With composure and confidence born from assurance of his convictions, Kovack countered her, point by point, clearly demonstrating, in his mind, the foolishness of her position. "Surely," he concluded, "once we're on the ground and they see we're there to fight the Russians and help them preserve their country, they'll flock to our side."
Matthews merely shook her head. "Kovack, you're an idiot as well as an asshole. We are dealing with fanatics. Fanatics that are part of a proud race of people. Anyone that is not a Persian or a Shiite is their enemy. No one, regardless of motivation, is going to change their minds.
They'll go down to a man before they embrace us as friends."
Leaning forward and placing his hand on her thigh, Kovack whispered, "Talking about going down and embracing friends, let's leave. The night's still young."
Matthews stood up without breaking eye contact. "Like the Iranians, I'm careful whom I pick for friends." With that she turned and walked away, followed by Kovack's taunt "I have not yet begun to fight."
With a thunderous roar, the bombardment of the Iranian positions commenced on schedule. The lead elements of the 67th Motorized Rifle Division were already unraveling from their assembly areas and deploying for the attack.
To their north, the summit of the Kuh-a Sahand looked down on the mass of Soviet armor as it moved east, converging on a single point.

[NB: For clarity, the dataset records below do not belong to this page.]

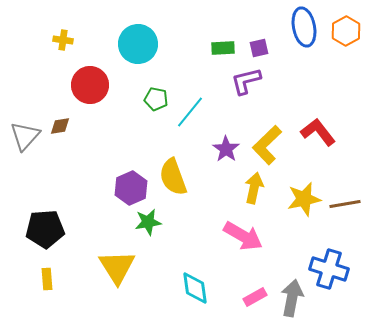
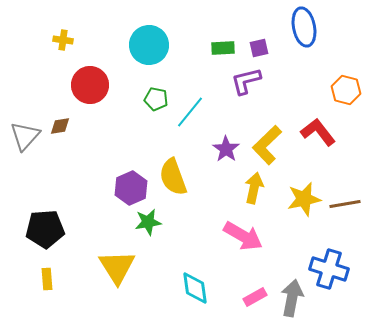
orange hexagon: moved 59 px down; rotated 16 degrees counterclockwise
cyan circle: moved 11 px right, 1 px down
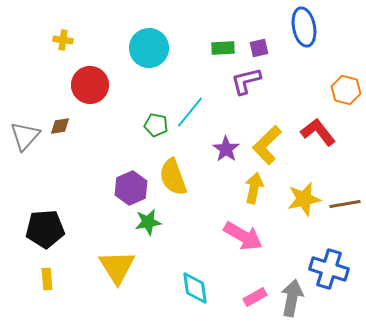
cyan circle: moved 3 px down
green pentagon: moved 26 px down
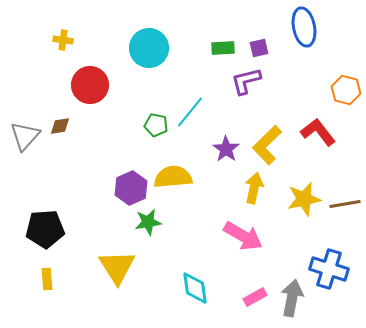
yellow semicircle: rotated 105 degrees clockwise
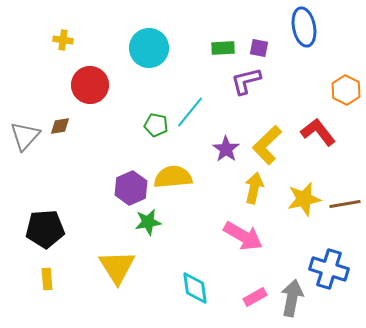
purple square: rotated 24 degrees clockwise
orange hexagon: rotated 12 degrees clockwise
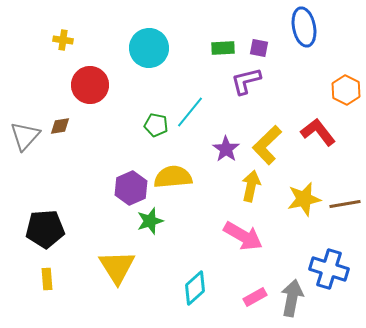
yellow arrow: moved 3 px left, 2 px up
green star: moved 2 px right, 1 px up; rotated 8 degrees counterclockwise
cyan diamond: rotated 56 degrees clockwise
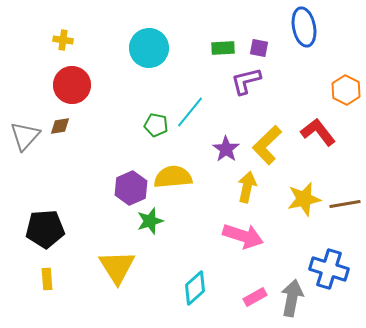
red circle: moved 18 px left
yellow arrow: moved 4 px left, 1 px down
pink arrow: rotated 12 degrees counterclockwise
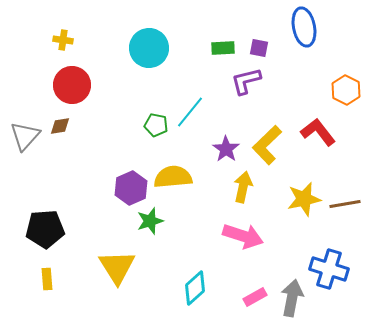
yellow arrow: moved 4 px left
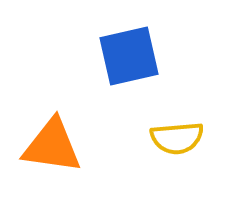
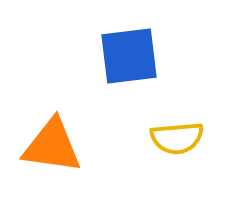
blue square: rotated 6 degrees clockwise
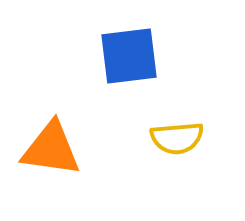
orange triangle: moved 1 px left, 3 px down
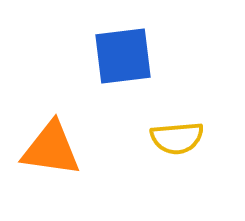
blue square: moved 6 px left
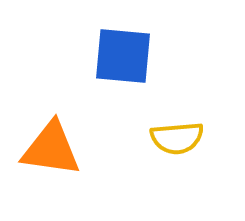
blue square: rotated 12 degrees clockwise
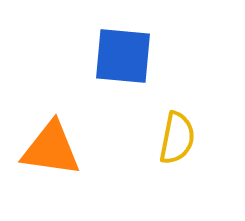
yellow semicircle: rotated 74 degrees counterclockwise
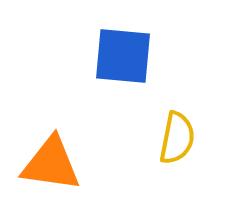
orange triangle: moved 15 px down
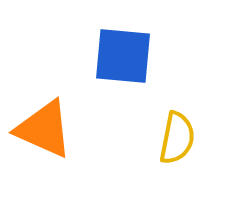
orange triangle: moved 7 px left, 35 px up; rotated 16 degrees clockwise
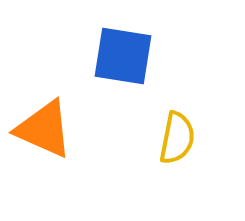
blue square: rotated 4 degrees clockwise
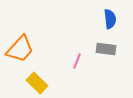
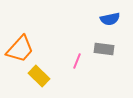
blue semicircle: rotated 84 degrees clockwise
gray rectangle: moved 2 px left
yellow rectangle: moved 2 px right, 7 px up
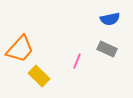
gray rectangle: moved 3 px right; rotated 18 degrees clockwise
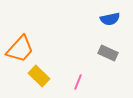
gray rectangle: moved 1 px right, 4 px down
pink line: moved 1 px right, 21 px down
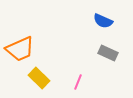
blue semicircle: moved 7 px left, 2 px down; rotated 36 degrees clockwise
orange trapezoid: rotated 24 degrees clockwise
yellow rectangle: moved 2 px down
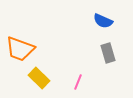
orange trapezoid: rotated 44 degrees clockwise
gray rectangle: rotated 48 degrees clockwise
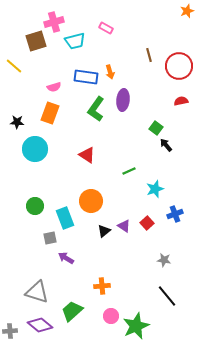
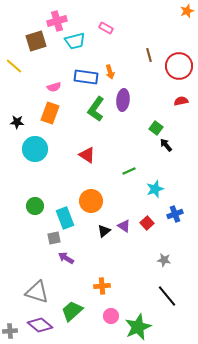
pink cross: moved 3 px right, 1 px up
gray square: moved 4 px right
green star: moved 2 px right, 1 px down
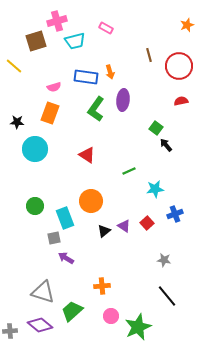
orange star: moved 14 px down
cyan star: rotated 12 degrees clockwise
gray triangle: moved 6 px right
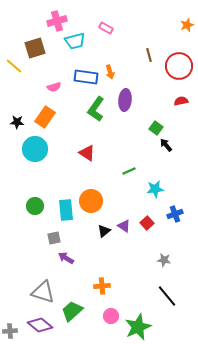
brown square: moved 1 px left, 7 px down
purple ellipse: moved 2 px right
orange rectangle: moved 5 px left, 4 px down; rotated 15 degrees clockwise
red triangle: moved 2 px up
cyan rectangle: moved 1 px right, 8 px up; rotated 15 degrees clockwise
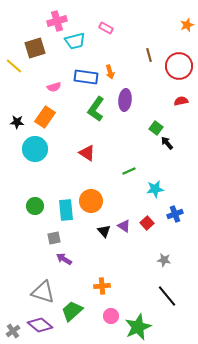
black arrow: moved 1 px right, 2 px up
black triangle: rotated 32 degrees counterclockwise
purple arrow: moved 2 px left, 1 px down
gray cross: moved 3 px right; rotated 32 degrees counterclockwise
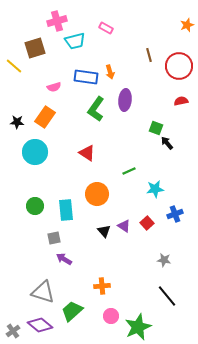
green square: rotated 16 degrees counterclockwise
cyan circle: moved 3 px down
orange circle: moved 6 px right, 7 px up
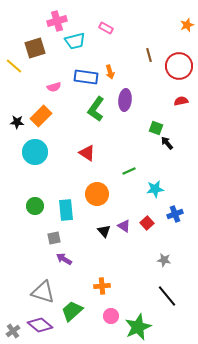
orange rectangle: moved 4 px left, 1 px up; rotated 10 degrees clockwise
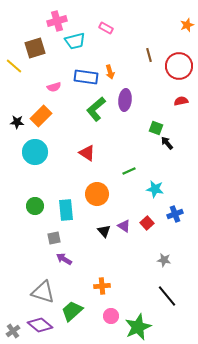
green L-shape: rotated 15 degrees clockwise
cyan star: rotated 18 degrees clockwise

The Iranians had taken their time preparing their defensive positions before the town of Kaju. The town itself was of little importance.
What did matter was the rail line that ran through it. It was the main rail line running south from Tabriz, around Kuh-a Sahand and then to Tehran. The Soviets needed it. To secure it, and the road system running south from Tabriz, the 28th CAA had split at Tabriz, with one motorized rifle division and the tank division attacking straight south along the roads while two motorized rifle divisions swung west around the Sahand to clear the rail line.
The Iranians saw this splitting of forces as an opportunity to defeat the Soviets. Everything that they could muster, including most of their pitifully small tank reserve, was concentrated either at Kaju, to block Soviet efforts to clear the rail line out of Tabriz, or at Bastanabad, to block the Soviet advance along the roads leading south from Tabriz.
The Iranians did not want to lose any more of the northwest than they had to. Besides, the farther the Soviets pushed south, the easier the terrain became. The Iranians were gambling on a winner-take-all proposition.